As I set the consecrated knife along with the other tools I sunk deep into my arm-chair and let out a deep sigh. I would be lying if I said I didn’t have doubts, if I said it didn’t feel completely infantile and stupid to invest my hopes in material outcomes for something that sounds like make believe, but things were totally out of my hands anyways. There was something therapeutic about putting my hopes in something this weird and elaborate, something that at least exhausted my sense of anxiety.

There was some anecdote from a Zizek lecture that always stuck with me when I tried to reassure myself I wasn’t completely pathological. In a certain part of Europe there is some superstition that horseshoes hung over barns bring good luck, or drive off evil spirits, or something.
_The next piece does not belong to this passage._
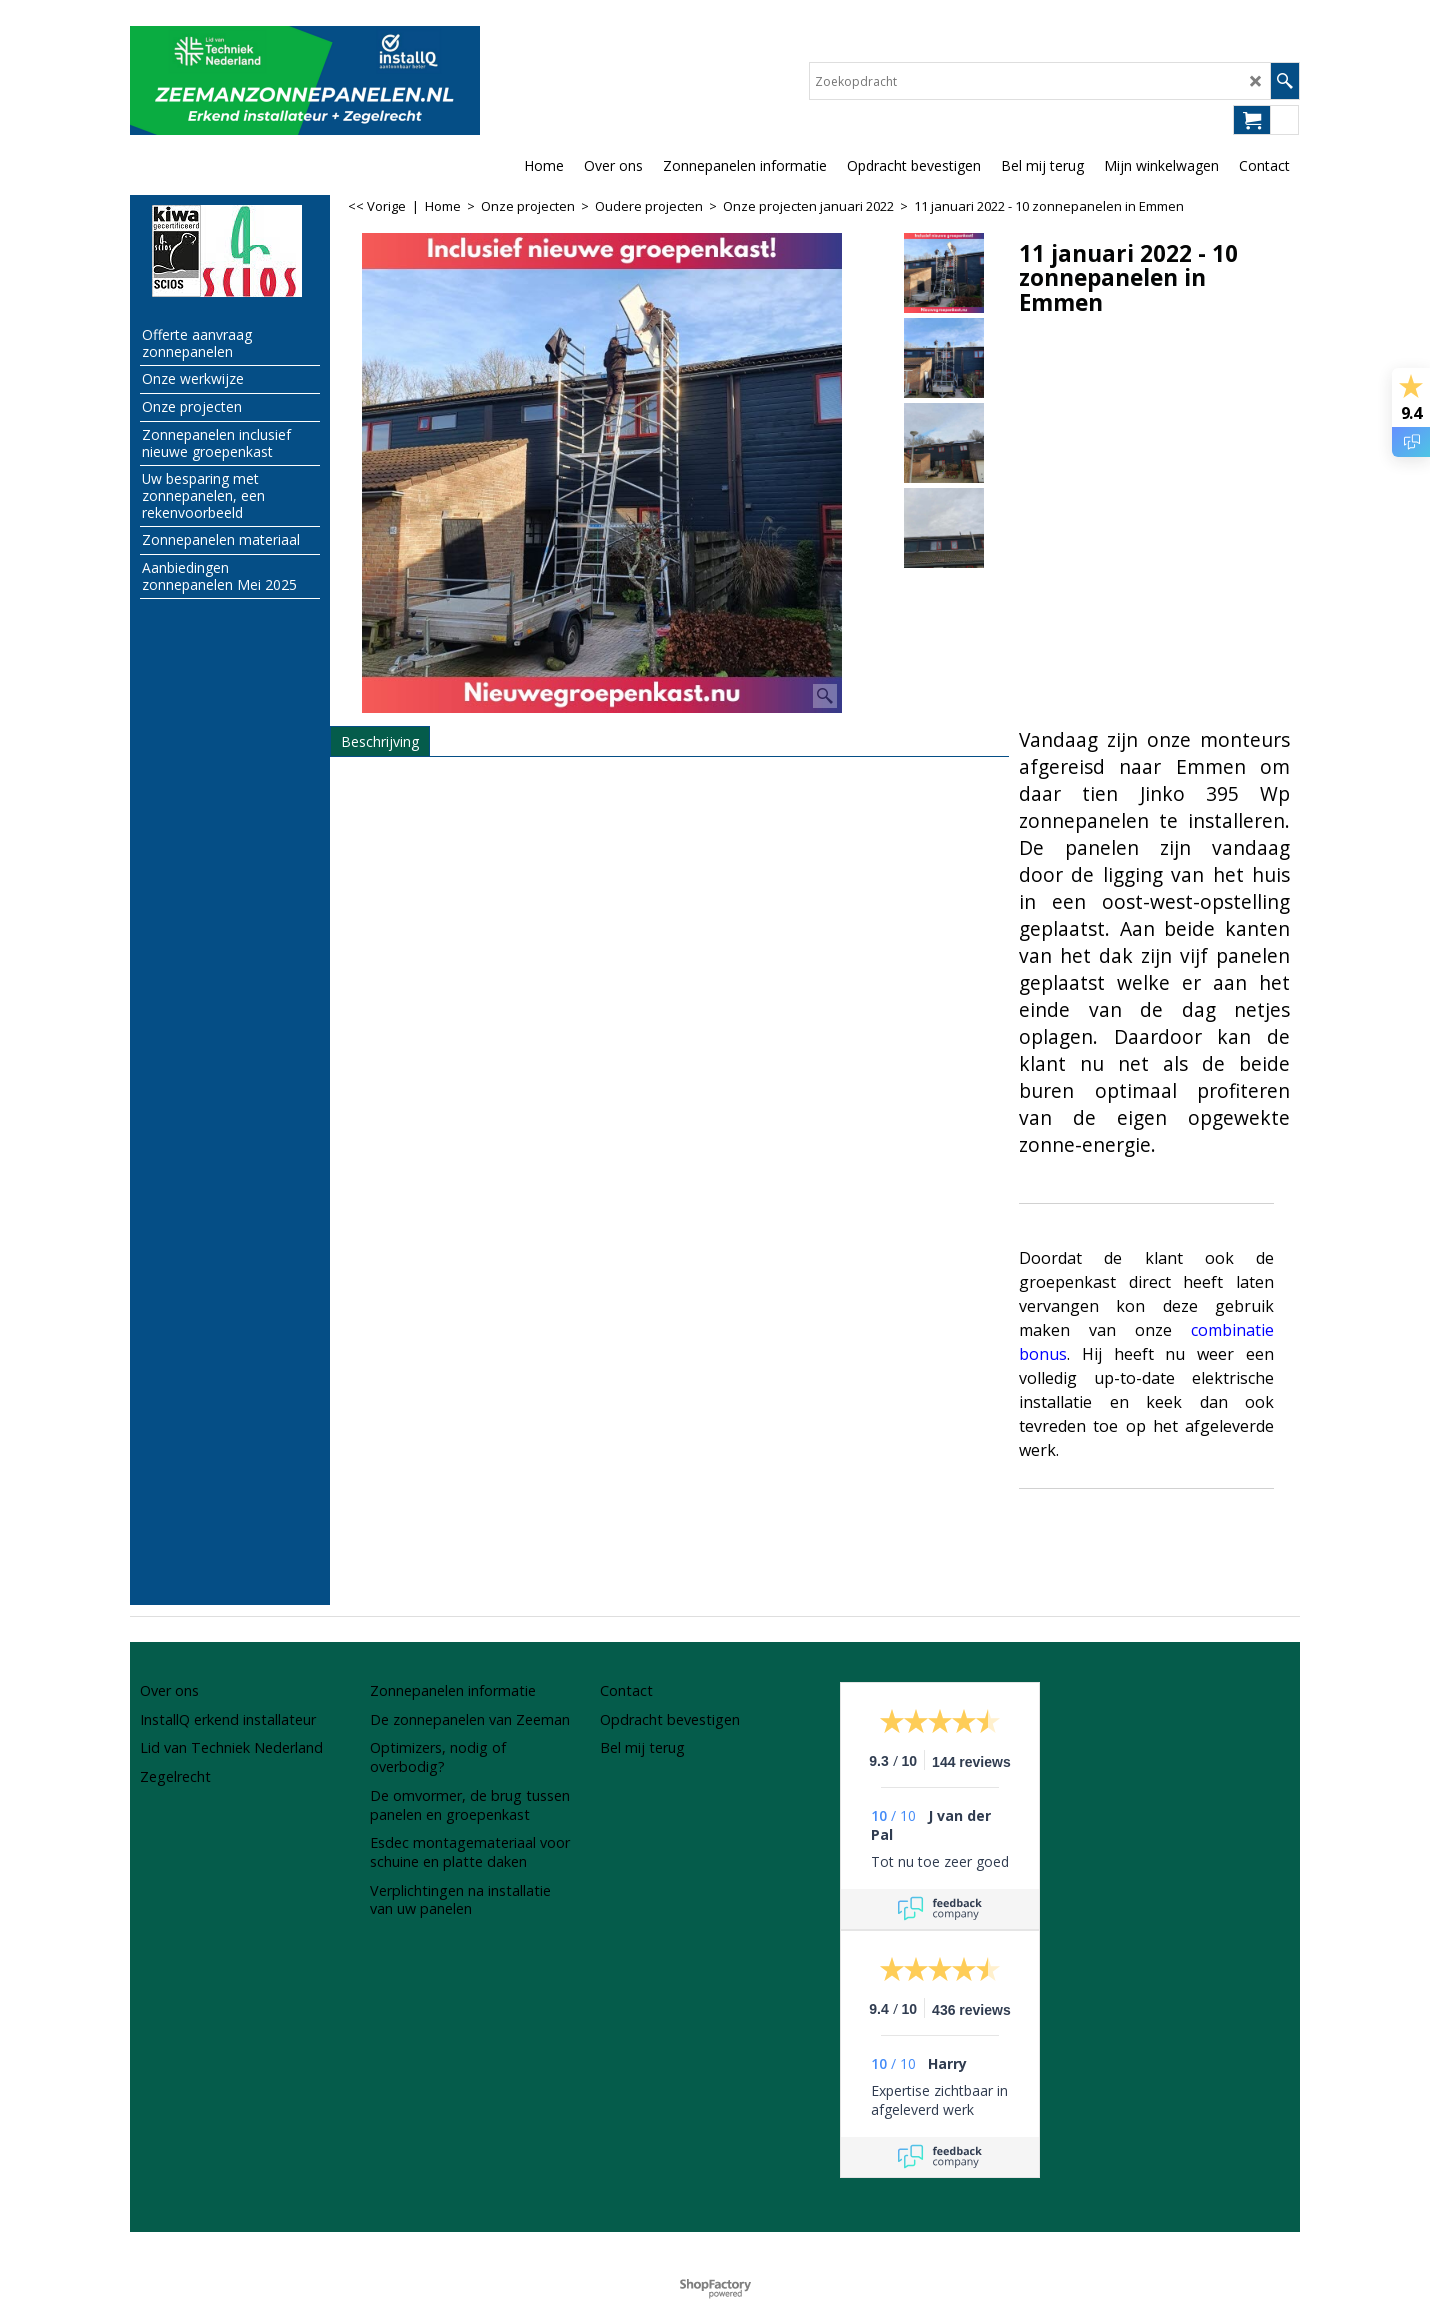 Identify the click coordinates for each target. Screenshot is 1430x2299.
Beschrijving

Anyway, a man visiting that part of the country visits his professor’s barn and looks over the entrance to see a horseshoe. The man says to his professor “Surely you’re too rational to believe in such a superstition!” and the professor responds “Of course, but I am told that it works even if you don’t believe in it!”

After spending all those years holed up in university trying to understand magic and ritual through anecdotes and deconstruction, maybe I had been missing something I’d find in the actual doing. When the inevitable would come to pass, at the very least I could take solace in trying everything and the kitchen sink.